Blue Line

Surrey, B.C., to stay with RCMP over independent force, costing the city millions

June 16, 2023  By The Canadian Press

June 16, 2023, Surrey, B.C. – The RCMP is on its way back as the police force in Metro Vancouver’s largest city after Surrey council voted to dump its municipal force, rejecting a provincial government recommendation that came with a $150-million transition offer, the mayor said Friday.

Brenda Locke, acknowledging the decision will cost the city “millions,” said she has spoken to Premier David Eby and Solicitor General Mike Farnworth about the council’s answer.

“I spoke with both the premier and the solicitor general and I am satisfied that they are prepared to work in the spirit of co-operation with the city,” Locke said at a news conference on Friday. “Surrey council and I want to stress the importance of working with the provincial government.
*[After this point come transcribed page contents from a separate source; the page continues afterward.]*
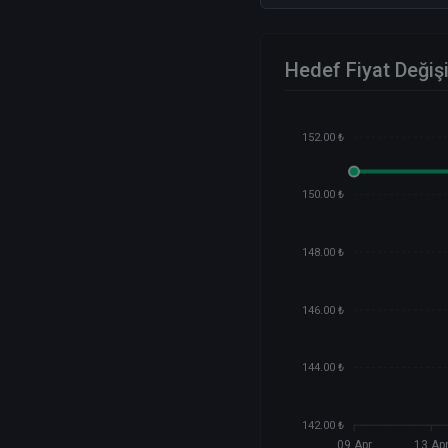
Hedef Fiyat Değiş
152.00 ₺
150.00 ₺
148.00 ₺
146.00 ₺
144.00 ₺
142.00 ₺
09 Apr
13 Ap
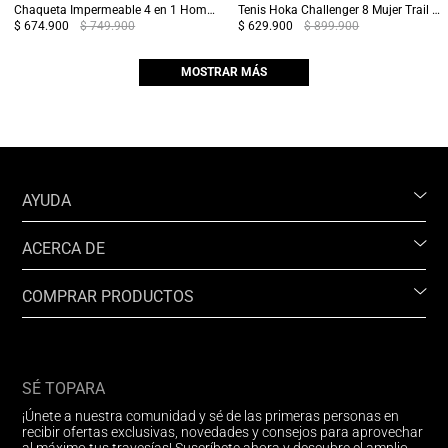
Chaqueta Impermeable 4 en 1 Hombre Chingaza Negra
Tenis Hoka Challenger 8 Mujer Trail Running Azul/Blanco
$ 674.900
$ 749.900
$ 629.900
$ 899.900
MOSTRAR MÁS
AYUDA
ACERCA DE
COMPRAR PRODUCTOS
SÉ TOPARA
¡Únete a nuestra comunidad y sé de las primeras personas en
recibir ofertas exclusivas, novedades y consejos para aprovechar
It helps our city and it helps our province.”

The government recommended in April that the city continue with its transition to the independent Surrey Police Service, offering $150 million over five years to help cover costs.

It also said it would not pay the estimated $72 million in severance for officers if the council decided to go back to the RCMP.

“Surrey needs a final answer on policing and the Surrey council has decided, with a vote held yesterday, to retain the RCMP as the police force of our jurisdiction,” Locke said. “There is no question the decision on policing in Surrey rests with Surrey council, the premier and solicitor general have confirmed that fact.”

Farnworth is expected to address the Surrey policing issue at a news conference later today.

Locke said she couldn’t estimate the cost of the move back to the Mounties.

“It will obviously be millions, but we don’t know what those millions will look like,” she said.

The mayor said the option to stay with the RCMP was “far, far less costly” than moving forward with the Surrey Police Service.

She declined to disclose how the councillors voted, who voted or any other details regarding the vote, saying officials signed non-disclosure agreements and their meeting was “behind closed doors.”

“Now that the political delays are over, we can all work together to what brought us here in the first place,” Locke said, adding the major issue is public safety for Surrey.

The city’s transition to the independent police force was well underway when Locke was elected as Surrey’s mayor last October on the promise to return policing to the Mounties.

Farnworth said earlier the government’s decision to recommend staying with the independent force was a safety issue based largely on deployment throughout the Lower Mainland due to 1,500 RCMP vacancies across B.C.

Locke said she has informed the Surrey Police Service and the RCMP of the council’s decision.

“I spoke at length with the RCMP commanding officer for British Columbia and the officer in charge of Surrey detachment and people have assured me that they can, they will and are already in the process of meeting the obligations that the dissolution of the Surrey Police Services places upon them.”

Locke said the city is currently looking at the timeline of when the RCMP will be returned to full strength, but in the meantime it is expected that Surrey police and the RCMP detachment will work together with “professionalism” ensuring the service level remains high.